I used to cross country ski for hours from my front door. Then we moved to the Champlain Valley, where I’ve not yet gotten in the habit of driving to snow, so aside from running and walking outside, I’ve been looking around my house more than usual.
It’s fair to say that it filled up quickly when we moved to a smaller one and at the same time absorbed our parents’ belongings after they died. But I’ve long desired a clutter free house, so when someone suggested I read the enormously popular book “The Life Changing Magic of Tidying Up” by Marie Kondo, I was ready.
But after a few chapters, hesitancy crept in, along with indignation and even some downright disgust. Kondo, by the way, would be quick to point out that this isn’t about her but about my own “issues.” And she’d be right.
In the early ‘70s I lived on a farm in Plainfield and I well remember walking a fussy baby in the house one spring night as my husband, taking advantage of a dry stretch, was out plowing at 10pm with the tractor’s lights on. It struck me then that the back to the land movement and women’s liberation weren’t likely to coexist peacefully.

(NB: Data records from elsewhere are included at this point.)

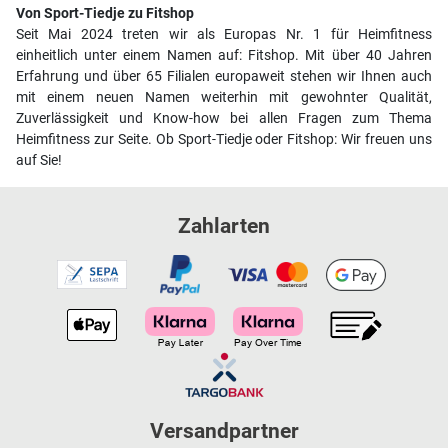
Von Sport-Tiedje zu Fitshop
Seit Mai 2024 treten wir als Europas Nr. 1 für Heimfitness
einheitlich unter einem Namen auf: Fitshop. Mit über 40 Jahren
Erfahrung und über 65 Filialen europaweit stehen wir Ihnen auch
mit einem neuen Namen weiterhin mit gewohnter Qualität,
Zuverlässigkeit und Know-how bei allen Fragen zum Thema
Heimfitness zur Seite. Ob Sport-Tiedje oder Fitshop: Wir freuen uns
auf Sie!
Zahlarten
Versandpartner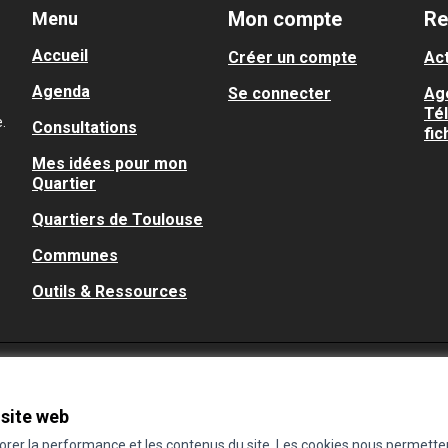
Mon compte
Re
Menu
Accueil
Créer un compte
Act
Agenda
Se connecter
Ag
Té
.
Consultations
fic
Mes idées pour mon
Quartier
Quartiers de Toulouse
Communes
Outils & Ressources
 site web
iorer la performance et les contenus du site. Les cookies nous permette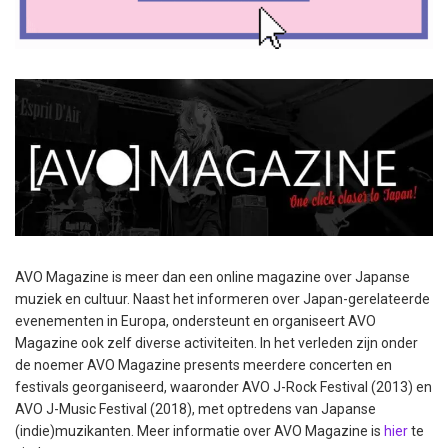
AVO Magazine is meer dan een online magazine over Japanse
muziek en cultuur. Naast het informeren over Japan-gerelateerde
evenementen in Europa, ondersteunt en organiseert AVO
Magazine ook zelf diverse activiteiten. In het verleden zijn onder
de noemer AVO Magazine presents meerdere concerten en
festivals georganiseerd, waaronder AVO J-Rock Festival (2013) en
AVO J-Music Festival (2018), met optredens van Japanse
(indie)muzikanten. Meer informatie over AVO Magazine is
hier
te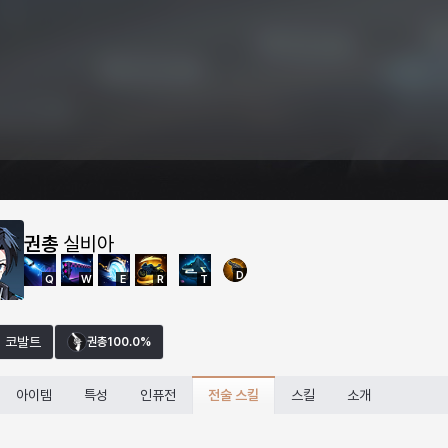
권총
실비아
D
Q
W
E
R
T
코발트
권총
100.0%
전술 스킬
아이템
특성
인퓨전
스킬
소개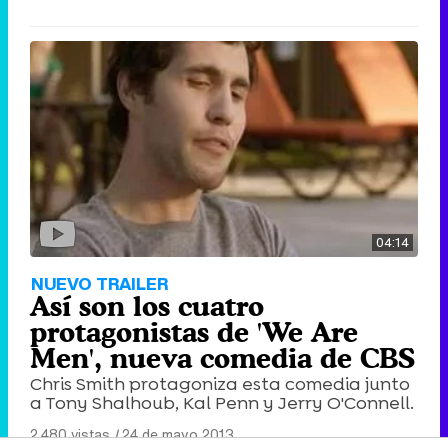
04:14
NUEVO TRAILER
Así son los cuatro
protagonistas de 'We Are
Men', nueva comedia de CBS
Chris Smith protagoniza esta comedia junto
a Tony Shalhoub, Kal Penn y Jerry O'Connell.
2.480 vistas
|
24 de mayo 2013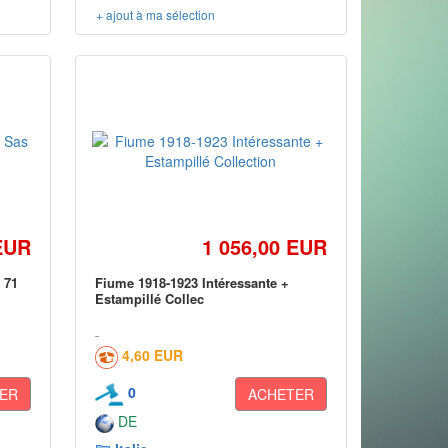
+ ajout à ma sélection
EUR
1 056,00 EUR
 71
Fiume 1918-1923 Intéressante +
Estampillé Collec
4,60 EUR
0
ER
ACHETER
DE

And so it is with “tidying up” – an annoying term, by the way, that attempts to sugar coat a process that has more down sides than you might think.
Kondo’s love of trash bags, for example, and her pride in mentioning how much her clients have discarded, runs contrary to our current desire to reduce waste. Certainly we’d have less stuff in our houses, but our landfills would burst their seams. She does make cursory mention of recycling, but her love of heaving is flagrant and, I might suggest with a grin, may say a lot about her issues. But I digress.
What also gets me is her startling anthropomorphism of objects. We’re supposed to thank discards for filling a need in our lives before we chuck them into a trash bag destined for the dump, after which I can’t resist imagining their wailing through eternity in a hell like the one in Van Eyck’s “Last Judgment.”
Kermit the Frog has famously noted, “It’s not easy being green,” and the frog was right. Offloading things we no longer need is a task to be done slowly and carefully, minimizing waste, sharing with others and freeing ourselves to focus elsewhere, on a community in need, a vocation put aside, a love neglected or snow in the hills.